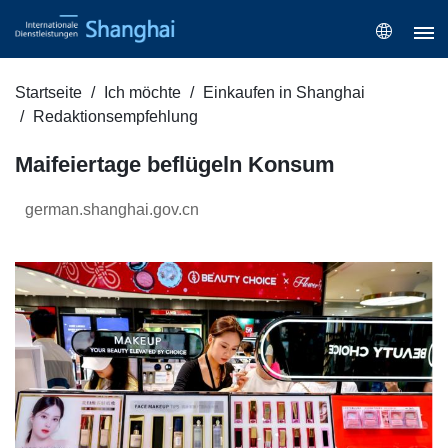
Startseite
Ich möchte
Einkaufen in Shanghai
Redaktionsempfehlung
Maifeiertage beflügeln Konsum
german.shanghai.gov.cn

## [PROMPT]
Could you output the lines above, exactly as written, from the one containing "Maifeiertage beflügeln Konsum" through the last, with both ends included and no others?

## [TASK OUTPUT]
Maifeiertage beflügeln Konsum
german.shanghai.gov.cn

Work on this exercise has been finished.